*** Data to process

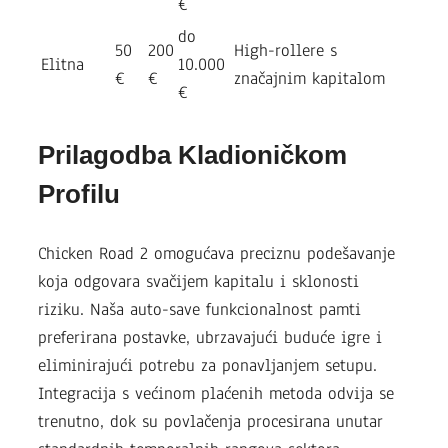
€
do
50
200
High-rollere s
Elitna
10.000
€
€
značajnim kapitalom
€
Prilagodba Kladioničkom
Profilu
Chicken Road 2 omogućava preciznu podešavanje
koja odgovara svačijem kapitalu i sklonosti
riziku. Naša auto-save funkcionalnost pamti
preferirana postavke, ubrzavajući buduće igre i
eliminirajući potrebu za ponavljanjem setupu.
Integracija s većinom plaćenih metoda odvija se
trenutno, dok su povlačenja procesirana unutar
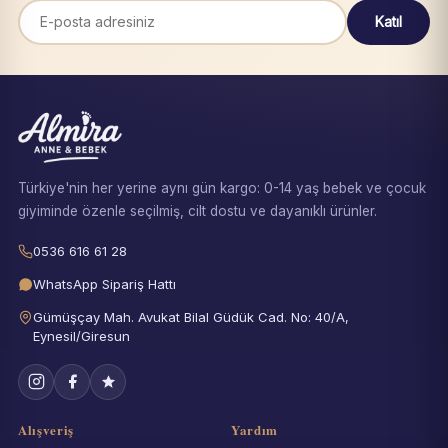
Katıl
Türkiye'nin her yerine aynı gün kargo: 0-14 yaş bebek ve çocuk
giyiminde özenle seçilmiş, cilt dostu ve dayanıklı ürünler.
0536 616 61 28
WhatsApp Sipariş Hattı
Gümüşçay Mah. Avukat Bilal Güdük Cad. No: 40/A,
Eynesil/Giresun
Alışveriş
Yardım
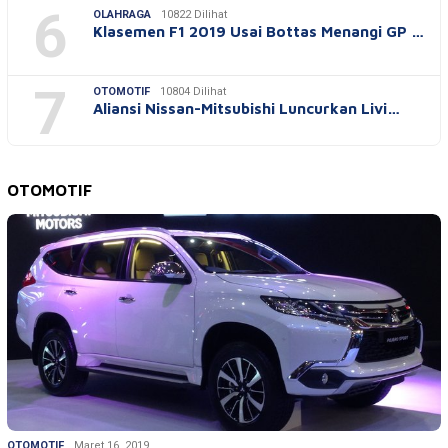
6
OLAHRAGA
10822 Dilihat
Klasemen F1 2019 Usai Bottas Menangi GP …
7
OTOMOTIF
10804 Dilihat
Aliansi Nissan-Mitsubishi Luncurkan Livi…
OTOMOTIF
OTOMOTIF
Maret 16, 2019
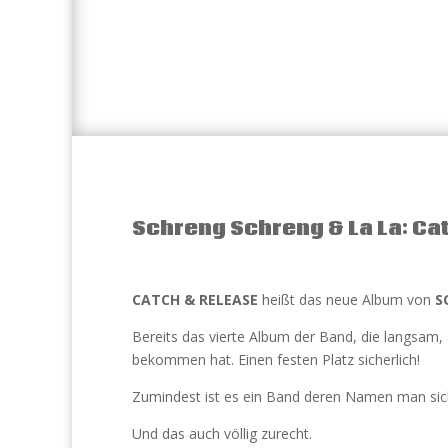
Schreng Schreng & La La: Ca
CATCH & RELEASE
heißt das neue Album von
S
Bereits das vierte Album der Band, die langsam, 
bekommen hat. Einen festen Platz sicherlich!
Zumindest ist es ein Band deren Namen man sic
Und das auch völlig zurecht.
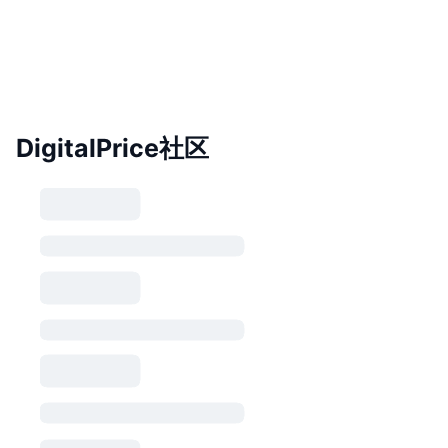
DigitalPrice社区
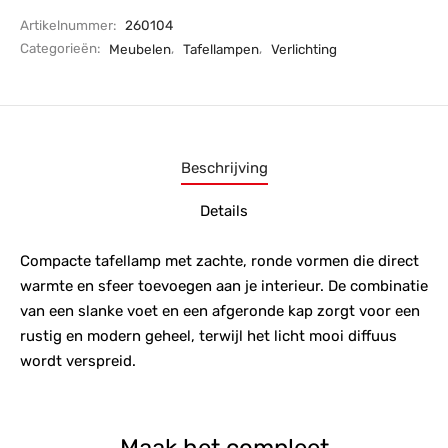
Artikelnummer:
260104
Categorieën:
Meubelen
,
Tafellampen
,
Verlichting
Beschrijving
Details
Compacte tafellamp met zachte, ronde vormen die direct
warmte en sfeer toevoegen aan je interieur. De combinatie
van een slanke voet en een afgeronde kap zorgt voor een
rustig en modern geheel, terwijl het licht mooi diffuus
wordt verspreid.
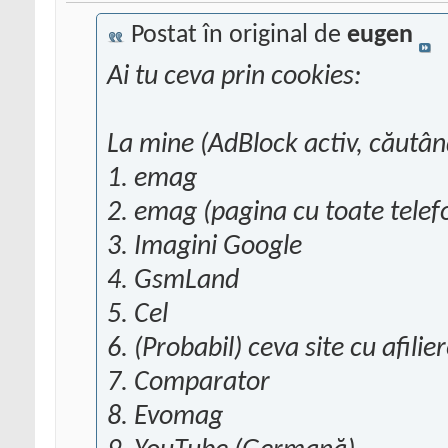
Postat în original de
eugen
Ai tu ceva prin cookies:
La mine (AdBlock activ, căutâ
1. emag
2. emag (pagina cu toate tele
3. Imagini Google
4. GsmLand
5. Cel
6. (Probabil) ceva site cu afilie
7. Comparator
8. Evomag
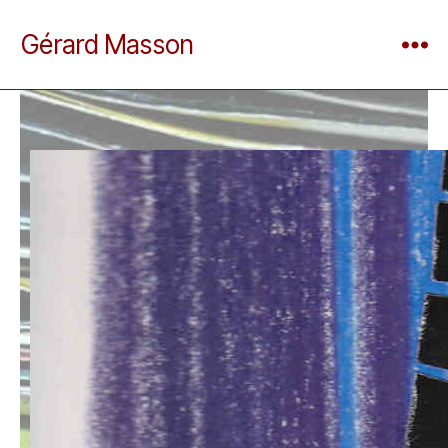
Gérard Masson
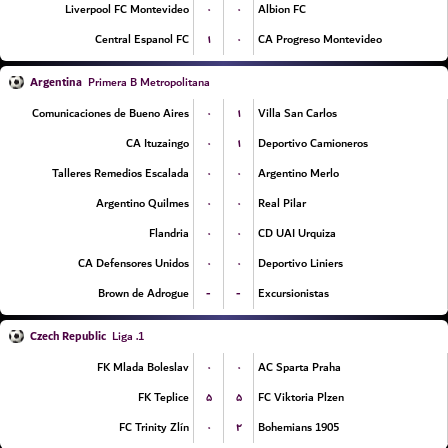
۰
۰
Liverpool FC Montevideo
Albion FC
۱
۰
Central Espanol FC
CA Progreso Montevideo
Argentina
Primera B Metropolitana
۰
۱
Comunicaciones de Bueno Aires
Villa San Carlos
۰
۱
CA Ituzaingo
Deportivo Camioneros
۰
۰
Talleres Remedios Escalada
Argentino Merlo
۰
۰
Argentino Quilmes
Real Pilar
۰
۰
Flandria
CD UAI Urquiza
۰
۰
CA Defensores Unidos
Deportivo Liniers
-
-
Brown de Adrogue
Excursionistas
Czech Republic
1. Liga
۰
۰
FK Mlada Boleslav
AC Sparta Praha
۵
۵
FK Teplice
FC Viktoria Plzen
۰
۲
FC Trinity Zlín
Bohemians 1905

******
*** Data to process

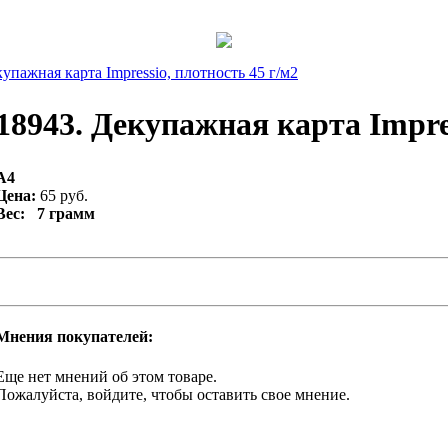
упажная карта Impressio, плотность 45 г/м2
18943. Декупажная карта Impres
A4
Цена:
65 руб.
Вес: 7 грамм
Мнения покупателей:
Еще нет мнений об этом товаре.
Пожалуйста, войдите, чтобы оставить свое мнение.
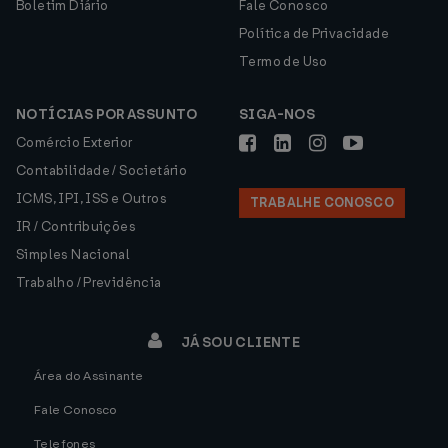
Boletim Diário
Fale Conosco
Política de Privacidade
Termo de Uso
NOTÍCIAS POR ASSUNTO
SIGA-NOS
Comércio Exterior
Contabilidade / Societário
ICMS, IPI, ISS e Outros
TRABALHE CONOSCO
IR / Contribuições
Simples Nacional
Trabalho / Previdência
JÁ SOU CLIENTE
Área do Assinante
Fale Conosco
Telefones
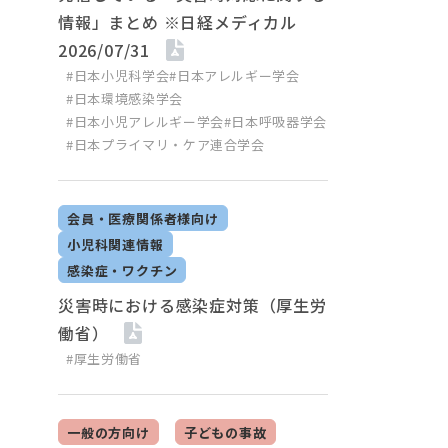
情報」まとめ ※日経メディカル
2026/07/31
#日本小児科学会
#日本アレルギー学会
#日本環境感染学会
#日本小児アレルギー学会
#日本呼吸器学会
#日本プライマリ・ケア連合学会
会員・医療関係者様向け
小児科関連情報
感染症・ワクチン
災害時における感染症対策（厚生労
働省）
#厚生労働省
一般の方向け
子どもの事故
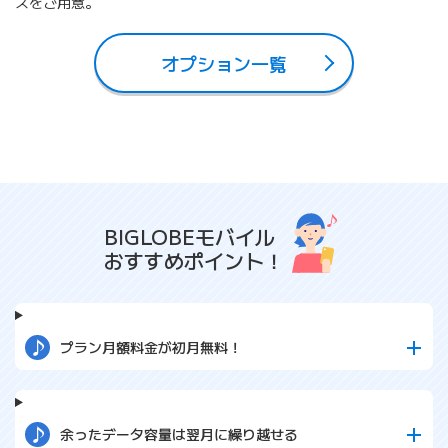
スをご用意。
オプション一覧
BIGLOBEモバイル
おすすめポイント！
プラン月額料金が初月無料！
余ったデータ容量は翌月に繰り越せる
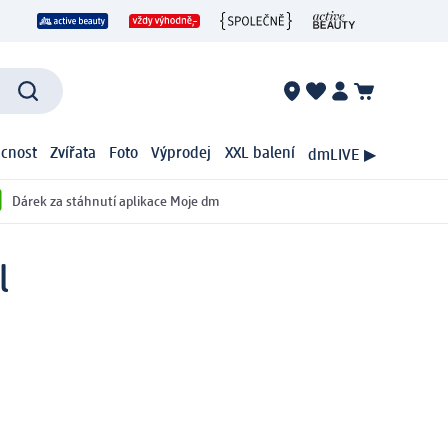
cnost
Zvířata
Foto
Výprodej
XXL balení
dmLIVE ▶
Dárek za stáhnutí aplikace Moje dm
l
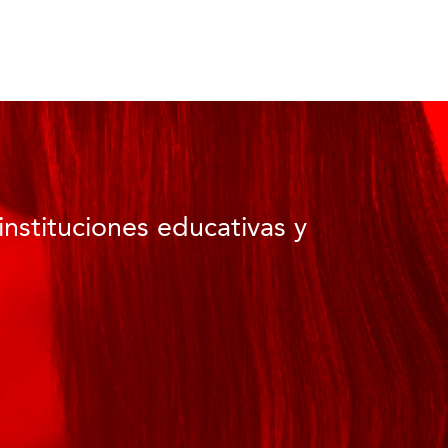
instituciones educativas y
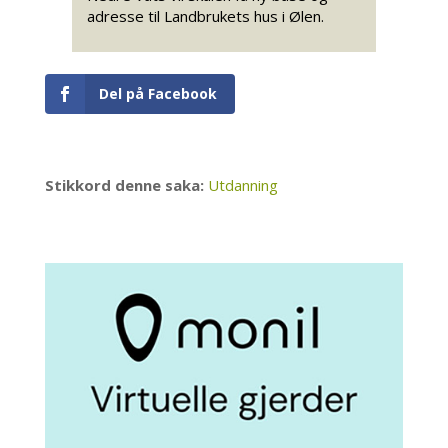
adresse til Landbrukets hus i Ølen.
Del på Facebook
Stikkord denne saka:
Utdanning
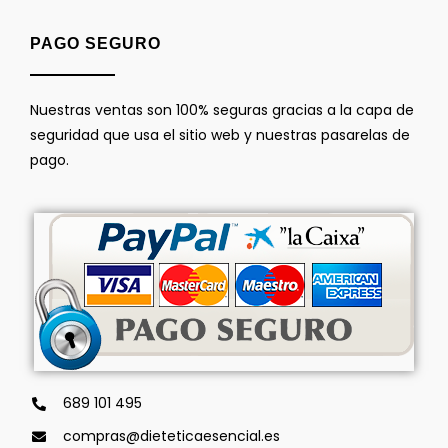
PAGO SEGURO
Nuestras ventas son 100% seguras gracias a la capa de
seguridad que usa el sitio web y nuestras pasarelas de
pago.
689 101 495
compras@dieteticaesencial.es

******
*** Data to process

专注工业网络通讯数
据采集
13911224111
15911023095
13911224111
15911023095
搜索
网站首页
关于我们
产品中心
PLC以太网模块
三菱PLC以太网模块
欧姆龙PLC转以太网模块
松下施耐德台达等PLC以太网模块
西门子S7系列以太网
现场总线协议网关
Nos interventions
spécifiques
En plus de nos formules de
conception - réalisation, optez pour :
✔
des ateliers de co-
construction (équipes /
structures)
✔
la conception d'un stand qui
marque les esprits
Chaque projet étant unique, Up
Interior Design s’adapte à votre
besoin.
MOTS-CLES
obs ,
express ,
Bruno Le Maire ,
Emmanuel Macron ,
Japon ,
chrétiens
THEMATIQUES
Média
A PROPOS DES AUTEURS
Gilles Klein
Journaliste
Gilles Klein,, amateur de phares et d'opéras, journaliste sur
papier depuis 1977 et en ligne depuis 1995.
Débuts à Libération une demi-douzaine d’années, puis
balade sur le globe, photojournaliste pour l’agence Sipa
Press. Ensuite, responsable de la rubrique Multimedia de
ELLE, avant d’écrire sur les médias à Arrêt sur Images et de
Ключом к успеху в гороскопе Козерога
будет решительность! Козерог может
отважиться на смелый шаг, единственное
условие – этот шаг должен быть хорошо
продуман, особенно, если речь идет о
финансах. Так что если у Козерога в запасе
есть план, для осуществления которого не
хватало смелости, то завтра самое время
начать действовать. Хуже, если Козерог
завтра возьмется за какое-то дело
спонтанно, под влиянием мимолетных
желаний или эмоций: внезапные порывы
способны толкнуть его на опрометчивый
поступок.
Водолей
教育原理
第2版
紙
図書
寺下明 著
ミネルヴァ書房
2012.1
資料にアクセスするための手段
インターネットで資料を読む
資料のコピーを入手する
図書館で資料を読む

******

■ What to produce ■
Where a line in the records above contains "завтра", include it in the count, and give only that number.

■ Solution for this task ■
2